YOUR INSTRUCTIONS:
From the data below, copy out every line in which the word "Rataj" occurs.

DATA TO EXAMINE: Begin

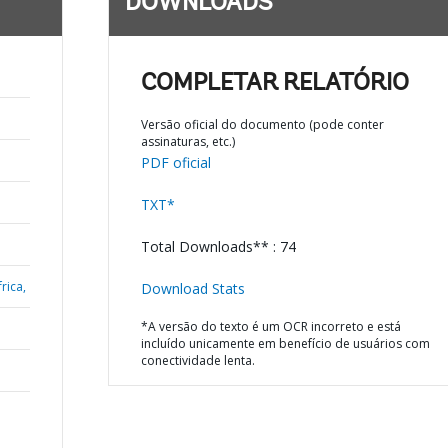
DOWNLOADS
COMPLETAR RELATÓRIO
Versão oficial do documento (pode conter
assinaturas, etc.)
PDF oficial
TXT*
Total Downloads** : 74
rica,
Download Stats
*A versão do texto é um OCR incorreto e está
incluído unicamente em benefício de usuários com
conectividade lenta.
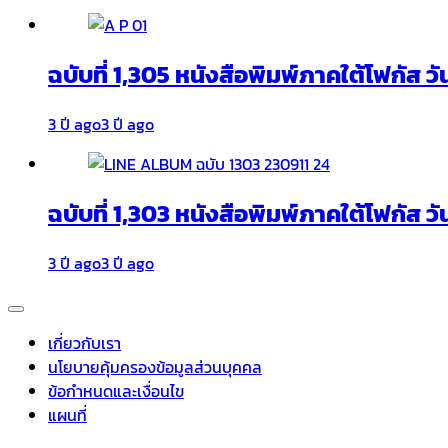
ฉบับที่ 1,305 หนังสือพิมพ์ภาคใต้โฟกัส ว
3 ปี ago
3 ปี ago
ฉบับที่ 1,303 หนังสือพิมพ์ภาคใต้โฟกัส วั
3 ปี ago
3 ปี ago
เกี่ยวกับเรา
นโยบายคุ้มครองข้อมูลส่วนบุคคล
ข้อกำหนดและเงื่อนไข
แผนที่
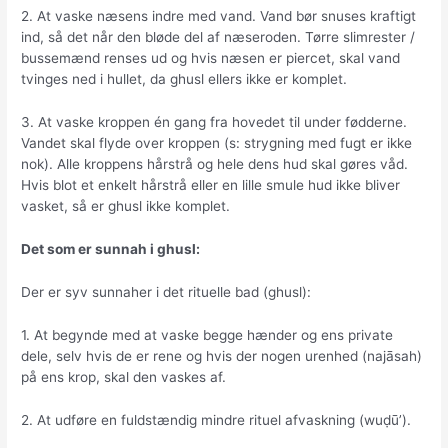
2. At vaske næsens indre med vand. Vand bør snuses kraftigt
ind, så det når den bløde del af næseroden. Tørre slimrester /
bussemænd renses ud og hvis næsen er piercet, skal vand
tvinges ned i hullet, da ghusl ellers ikke er komplet.
3. At vaske kroppen én gang fra hovedet til under fødderne.
Vandet skal flyde over kroppen (s: strygning med fugt er ikke
nok). Alle kroppens hårstrå og hele dens hud skal gøres våd.
Hvis blot et enkelt hårstrå eller en lille smule hud ikke bliver
vasket, så er ghusl ikke komplet.
Det som er sunnah i ghusl:
Der er syv sunnaher i det rituelle bad (ghusl):
1. At begynde med at vaske begge hænder og ens private
dele, selv hvis de er rene og hvis der nogen urenhed (najāsah)
på ens krop, skal den vaskes af.
2. At udføre en fuldstændig mindre rituel afvaskning (wuḍūʼ).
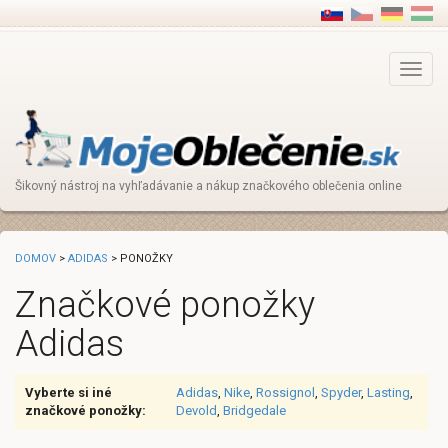
Main
Menu
Šikovný nástroj na vyhľadávanie a nákup značkového oblečenia online
DOMOV
>
ADIDAS
> PONOŽKY
Značkové ponožky
Adidas
Vyberte si iné
Adidas
,
Nike
,
Rossignol
,
Spyder
,
Lasting
,
značkové ponožky:
Devold
,
Bridgedale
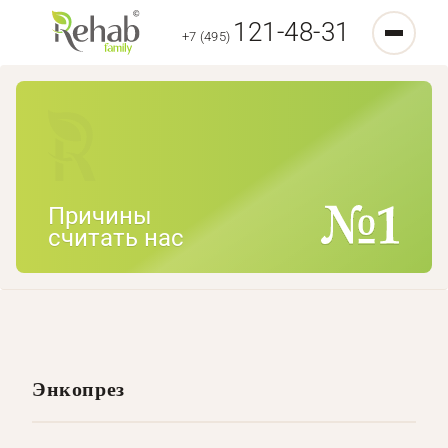
121-48-31
+7 (495)
Причины
считать нас
Энкопрез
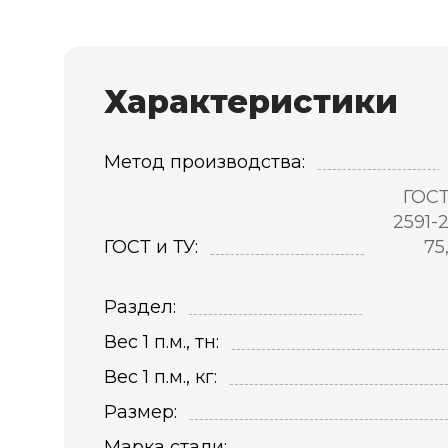
Характеристики
Метод производства:
ГОСТ
2591-
ГОСТ и ТУ:
75
Раздел:
Вес 1 п.м., тн:
Вес 1 п.м., кг:
Размер:
Марка стали:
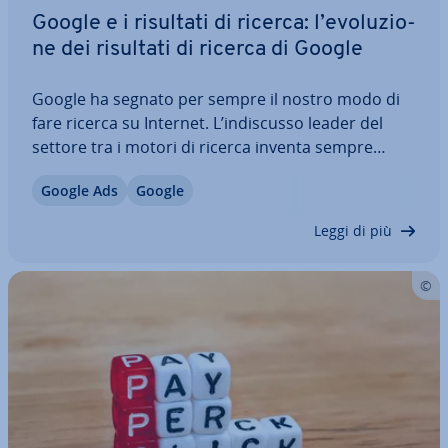
Google e i risultati di ricerca: l’evo­lu­zio­
ne dei risultati di ricerca di Google
Google ha segnato per sempre il nostro modo di
fare ricerca su Internet. L’in­di­scus­so leader del
settore tra i motori di ricerca inventa sempre
nuove funzioni per sem­pli­fi­ca­re la re­pe­ri­bi­li­tà di
Google Ads
Google
siti web e in­for­ma­zio­ni. Da quando nel 1998 è
iniziata la ricerca con Google, molte…
Leggi di più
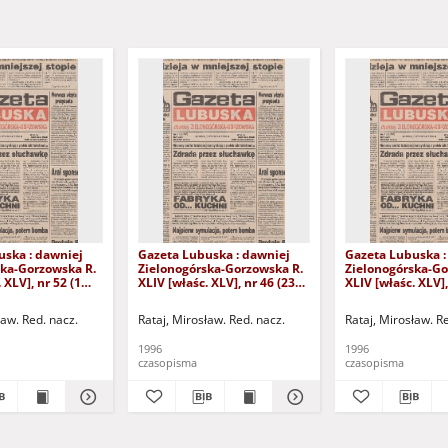
uska : dawniej
Gazeta Lubuska : dawniej
Gazeta Lubuska :
ska-Gorzowska R.
Zielonogórska-Gorzowska R.
Zielonogórska-Go
 XLV], nr 52 (1
XLIV [właśc. XLV], nr 46 (23
XLIV [właśc. XLV],
. - Wyd. 1
lutego 1996). - Wyd. 1
lutego 1996). - W
ław. Red. nacz.
Rataj, Mirosław. Red. nacz.
Rataj, Mirosław. R
1996
1996
czasopisma
czasopisma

DATA TO EXAMINE: End

FINAL ANSWER:
Rataj, Mirosław. Red. nacz.
Rataj, Mirosław. R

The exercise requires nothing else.